** Work instructions **
Starting at the top line and ending at the bottom one, repeat the entries exactly and drop every picture.

----- Records to process

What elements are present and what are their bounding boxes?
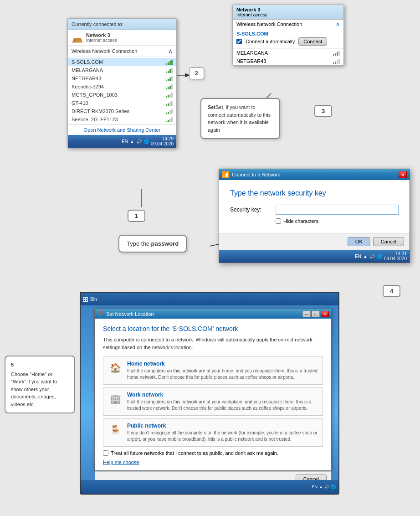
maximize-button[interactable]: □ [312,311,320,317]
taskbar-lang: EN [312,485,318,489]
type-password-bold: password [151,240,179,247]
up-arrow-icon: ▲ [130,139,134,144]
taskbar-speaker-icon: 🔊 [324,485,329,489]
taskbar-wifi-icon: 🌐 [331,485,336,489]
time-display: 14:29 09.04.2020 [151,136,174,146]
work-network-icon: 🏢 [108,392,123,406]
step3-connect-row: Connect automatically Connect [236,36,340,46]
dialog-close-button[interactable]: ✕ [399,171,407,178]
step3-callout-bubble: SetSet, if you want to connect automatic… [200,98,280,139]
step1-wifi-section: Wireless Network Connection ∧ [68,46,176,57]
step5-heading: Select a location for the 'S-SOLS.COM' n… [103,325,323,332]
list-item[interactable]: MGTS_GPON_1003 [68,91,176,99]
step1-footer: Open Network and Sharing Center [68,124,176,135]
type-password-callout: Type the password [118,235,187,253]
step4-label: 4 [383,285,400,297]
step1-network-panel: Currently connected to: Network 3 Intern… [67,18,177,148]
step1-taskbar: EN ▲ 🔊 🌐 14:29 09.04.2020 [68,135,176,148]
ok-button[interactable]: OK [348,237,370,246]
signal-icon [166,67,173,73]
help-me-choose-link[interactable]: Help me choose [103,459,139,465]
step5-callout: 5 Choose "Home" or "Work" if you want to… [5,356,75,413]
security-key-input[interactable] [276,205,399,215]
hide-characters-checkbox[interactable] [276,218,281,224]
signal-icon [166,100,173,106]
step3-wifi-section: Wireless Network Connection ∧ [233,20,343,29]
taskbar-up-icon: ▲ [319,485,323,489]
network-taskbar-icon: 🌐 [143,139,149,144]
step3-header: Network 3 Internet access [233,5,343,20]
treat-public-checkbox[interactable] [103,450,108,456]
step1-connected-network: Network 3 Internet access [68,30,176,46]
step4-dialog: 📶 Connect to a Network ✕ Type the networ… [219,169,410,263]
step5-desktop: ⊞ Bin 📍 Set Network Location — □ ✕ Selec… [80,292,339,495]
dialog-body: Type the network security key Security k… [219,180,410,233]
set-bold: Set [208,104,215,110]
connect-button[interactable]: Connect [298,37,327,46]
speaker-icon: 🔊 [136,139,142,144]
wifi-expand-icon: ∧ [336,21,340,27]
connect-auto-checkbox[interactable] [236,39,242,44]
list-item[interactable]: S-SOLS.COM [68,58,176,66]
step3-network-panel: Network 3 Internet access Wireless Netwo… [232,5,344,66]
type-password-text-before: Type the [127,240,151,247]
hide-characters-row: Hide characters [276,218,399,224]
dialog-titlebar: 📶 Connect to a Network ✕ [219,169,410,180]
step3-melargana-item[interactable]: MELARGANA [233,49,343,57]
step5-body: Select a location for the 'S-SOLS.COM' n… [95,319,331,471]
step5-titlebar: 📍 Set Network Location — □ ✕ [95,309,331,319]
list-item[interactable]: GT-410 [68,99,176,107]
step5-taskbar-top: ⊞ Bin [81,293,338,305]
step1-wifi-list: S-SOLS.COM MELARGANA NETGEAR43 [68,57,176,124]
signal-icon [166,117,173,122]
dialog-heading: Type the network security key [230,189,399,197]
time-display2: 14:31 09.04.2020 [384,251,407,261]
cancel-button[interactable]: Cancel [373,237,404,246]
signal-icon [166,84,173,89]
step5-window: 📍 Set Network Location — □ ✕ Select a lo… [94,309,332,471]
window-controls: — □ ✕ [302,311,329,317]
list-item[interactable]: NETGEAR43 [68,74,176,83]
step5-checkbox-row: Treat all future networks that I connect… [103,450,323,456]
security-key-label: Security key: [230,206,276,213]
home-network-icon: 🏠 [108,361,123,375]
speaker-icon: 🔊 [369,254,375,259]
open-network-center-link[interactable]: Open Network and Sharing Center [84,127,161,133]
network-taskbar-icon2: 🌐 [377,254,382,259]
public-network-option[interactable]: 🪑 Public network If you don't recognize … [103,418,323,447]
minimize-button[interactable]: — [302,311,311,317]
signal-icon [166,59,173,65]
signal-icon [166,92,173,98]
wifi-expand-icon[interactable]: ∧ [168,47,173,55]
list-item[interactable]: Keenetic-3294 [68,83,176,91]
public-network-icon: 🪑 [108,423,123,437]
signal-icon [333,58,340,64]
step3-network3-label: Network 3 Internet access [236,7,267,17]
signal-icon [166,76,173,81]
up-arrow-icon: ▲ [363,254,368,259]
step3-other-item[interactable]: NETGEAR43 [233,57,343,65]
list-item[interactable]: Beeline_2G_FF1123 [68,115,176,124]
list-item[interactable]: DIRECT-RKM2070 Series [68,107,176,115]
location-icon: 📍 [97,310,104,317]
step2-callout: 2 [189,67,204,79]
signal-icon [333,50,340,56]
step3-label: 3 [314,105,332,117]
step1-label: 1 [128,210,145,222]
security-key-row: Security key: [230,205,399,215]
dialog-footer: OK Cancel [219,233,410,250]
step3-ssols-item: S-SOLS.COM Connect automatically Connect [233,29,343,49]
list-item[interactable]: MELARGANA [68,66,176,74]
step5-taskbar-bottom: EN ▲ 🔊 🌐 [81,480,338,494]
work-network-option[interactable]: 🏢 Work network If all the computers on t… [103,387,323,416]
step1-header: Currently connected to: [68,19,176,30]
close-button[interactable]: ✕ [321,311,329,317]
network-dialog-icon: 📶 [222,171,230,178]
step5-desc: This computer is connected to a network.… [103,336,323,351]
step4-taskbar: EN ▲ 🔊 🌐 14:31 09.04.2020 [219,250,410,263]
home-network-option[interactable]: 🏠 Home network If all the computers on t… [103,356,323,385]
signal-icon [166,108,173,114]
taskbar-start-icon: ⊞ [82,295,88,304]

----------

** Reply **
What elements are present and what are their bounding boxes?
maximize-button[interactable]: □ [312,311,320,317]
taskbar-lang: EN [312,485,318,489]
type-password-bold: password [151,240,179,247]
up-arrow-icon: ▲ [130,139,134,144]
taskbar-speaker-icon: 🔊 [324,485,329,489]
taskbar-wifi-icon: 🌐 [331,485,336,489]
time-display: 14:29 09.04.2020 [151,136,174,146]
work-network-icon: 🏢 [108,392,123,406]
step3-connect-row: Connect automatically Connect [236,36,340,46]
dialog-close-button[interactable]: ✕ [399,171,407,178]
step3-callout-bubble: SetSet, if you want to connect automatic… [200,98,280,139]
step1-wifi-section: Wireless Network Connection ∧ [68,46,176,57]
step5-heading: Select a location for the 'S-SOLS.COM' n… [103,325,323,332]
list-item[interactable]: MGTS_GPON_1003 [68,91,176,99]
step1-footer: Open Network and Sharing Center [68,124,176,135]
type-password-callout: Type the password [118,235,187,253]
step4-label: 4 [383,285,400,297]
step1-network-panel: Currently connected to: Network 3 Intern… [67,18,177,148]
step1-taskbar: EN ▲ 🔊 🌐 14:29 09.04.2020 [68,135,176,148]
ok-button[interactable]: OK [348,237,370,246]
signal-icon [166,67,173,73]
help-me-choose-link[interactable]: Help me choose [103,459,139,465]
step5-callout: 5 Choose "Home" or "Work" if you want to… [5,356,75,413]
security-key-input[interactable] [276,205,399,215]
hide-characters-checkbox[interactable] [276,218,281,224]
signal-icon [166,100,173,106]
step3-wifi-section: Wireless Network Connection ∧ [233,20,343,29]
taskbar-up-icon: ▲ [319,485,323,489]
network-taskbar-icon: 🌐 [143,139,149,144]
step3-header: Network 3 Internet access [233,5,343,20]
treat-public-checkbox[interactable] [103,450,108,456]
step1-connected-network: Network 3 Internet access [68,30,176,46]
step4-dialog: 📶 Connect to a Network ✕ Type the networ… [219,169,410,263]
step5-desktop: ⊞ Bin 📍 Set Network Location — □ ✕ Selec… [80,292,339,495]
dialog-body: Type the network security key Security k… [219,180,410,233]
set-bold: Set [208,104,215,110]
connect-button[interactable]: Connect [298,37,327,46]
speaker-icon: 🔊 [136,139,142,144]
wifi-expand-icon: ∧ [336,21,340,27]
connect-auto-checkbox[interactable] [236,39,242,44]
list-item[interactable]: S-SOLS.COM [68,58,176,66]
step3-network-panel: Network 3 Internet access Wireless Netwo… [232,5,344,66]
type-password-text-before: Type the [127,240,151,247]
hide-characters-row: Hide characters [276,218,399,224]
dialog-titlebar: 📶 Connect to a Network ✕ [219,169,410,180]
step3-melargana-item[interactable]: MELARGANA [233,49,343,57]
step5-body: Select a location for the 'S-SOLS.COM' n… [95,319,331,471]
step5-titlebar: 📍 Set Network Location — □ ✕ [95,309,331,319]
list-item[interactable]: GT-410 [68,99,176,107]
step5-taskbar-top: ⊞ Bin [81,293,338,305]
step1-wifi-list: S-SOLS.COM MELARGANA NETGEAR43 [68,57,176,124]
signal-icon [166,117,173,122]
dialog-heading: Type the network security key [230,189,399,197]
time-display2: 14:31 09.04.2020 [384,251,407,261]
cancel-button[interactable]: Cancel [373,237,404,246]
signal-icon [166,84,173,89]
step5-window: 📍 Set Network Location — □ ✕ Select a lo… [94,309,332,471]
window-controls: — □ ✕ [302,311,329,317]
list-item[interactable]: NETGEAR43 [68,74,176,83]
step5-checkbox-row: Treat all future networks that I connect… [103,450,323,456]
security-key-label: Security key: [230,206,276,213]
home-network-icon: 🏠 [108,361,123,375]
speaker-icon: 🔊 [369,254,375,259]
open-network-center-link[interactable]: Open Network and Sharing Center [84,127,161,133]
network-taskbar-icon2: 🌐 [377,254,382,259]
public-network-option[interactable]: 🪑 Public network If you don't recognize … [103,418,323,447]
minimize-button[interactable]: — [302,311,311,317]
signal-icon [166,59,173,65]
signal-icon [166,92,173,98]
wifi-expand-icon[interactable]: ∧ [168,47,173,55]
list-item[interactable]: Keenetic-3294 [68,83,176,91]
public-network-icon: 🪑 [108,423,123,437]
signal-icon [333,58,340,64]
step3-network3-label: Network 3 Internet access [236,7,267,17]
signal-icon [166,76,173,81]
up-arrow-icon: ▲ [363,254,368,259]
step3-other-item[interactable]: NETGEAR43 [233,57,343,65]
list-item[interactable]: Beeline_2G_FF1123 [68,115,176,124]
list-item[interactable]: DIRECT-RKM2070 Series [68,107,176,115]
location-icon: 📍 [97,310,104,317]
step2-callout: 2 [189,67,204,79]
signal-icon [333,50,340,56]
step3-label: 3 [314,105,332,117]
step1-label: 1 [128,210,145,222]
security-key-row: Security key: [230,205,399,215]
dialog-footer: OK Cancel [219,233,410,250]
step3-ssols-item: S-SOLS.COM Connect automatically Connect [233,29,343,49]
list-item[interactable]: MELARGANA [68,66,176,74]
step5-taskbar-bottom: EN ▲ 🔊 🌐 [81,480,338,494]
work-network-option[interactable]: 🏢 Work network If all the computers on t… [103,387,323,416]
step1-header: Currently connected to: [68,19,176,30]
close-button[interactable]: ✕ [321,311,329,317]
network-dialog-icon: 📶 [222,171,230,178]
step5-desc: This computer is connected to a network.… [103,336,323,351]
step4-taskbar: EN ▲ 🔊 🌐 14:31 09.04.2020 [219,250,410,263]
home-network-option[interactable]: 🏠 Home network If all the computers on t… [103,356,323,385]
signal-icon [166,108,173,114]
taskbar-start-icon: ⊞ [82,295,88,304]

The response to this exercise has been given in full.